> Study material

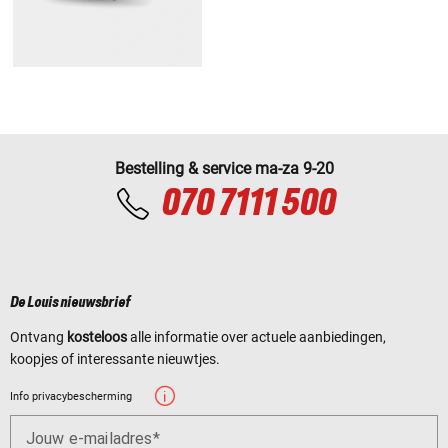
Bestelling & service ma-za 9-20
070 7111 500
De Louis nieuwsbrief
Ontvang
kosteloos
alle informatie over actuele aanbiedingen,
koopjes of interessante nieuwtjes.
Info privacybescherming
Jouw e-mailadres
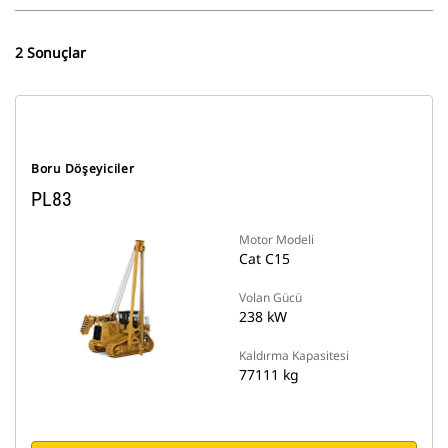
2 Sonuçlar
Boru Döşeyiciler
PL83
Motor Modeli
Cat C15
Volan Gücü
238 kW
Kaldırma Kapasitesi
77111 kg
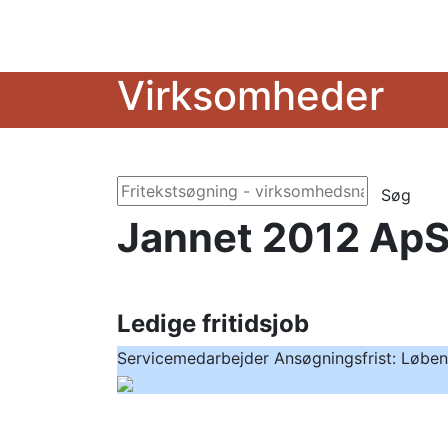
Virksomheder
Søg
Jannet 2012 Ap
Ledige fritidsjob
Servicemedarbejder
Ansøgningsfrist: Løbe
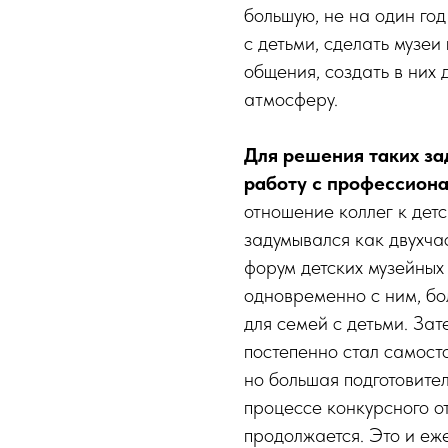
большую, не на один год
с детьми, сделать музе
общения, создать в них
атмосферу.
Для решения таких за
работу с профессион
отношение коллег к дет
задумывался как двухч
форум детских музейных
одновременно с ним, бо
для семей с детьми. За
постепенно стал самост
но большая подготовите
процессе конкурсного о
продолжается. Это и еж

> Exercise requirements
All of the entries must be reproduced exactly, apart from the pictures, which are to be dropped.

> Task response
Bestelling & service ma-za 9-20
070 7111 500
De Louis nieuwsbrief
Ontvang
kosteloos
alle informatie over actuele aanbiedingen,
koopjes of interessante nieuwtjes.
Info privacybescherming
Jouw e-mailadres
2 Sonuçlar
Boru Döşeyiciler
PL83
Motor Modeli
Cat C15
Volan Gücü
238 kW
Kaldırma Kapasitesi
77111 kg
Virksomheder
Søg
Jannet 2012 Ap
Ledige fritidsjob
Servicemedarbejder
Ansøgningsfrist: Løbe
большую, не на один год
с детьми, сделать музе
общения, создать в них
атмосферу.
Для решения таких за
работу с профессион
отношение коллег к дет
задумывался как двухч
форум детских музейных
одновременно с ним, бо
для семей с детьми. За
постепенно стал самост
но большая подготовите
процессе конкурсного о
продолжается. Это и еж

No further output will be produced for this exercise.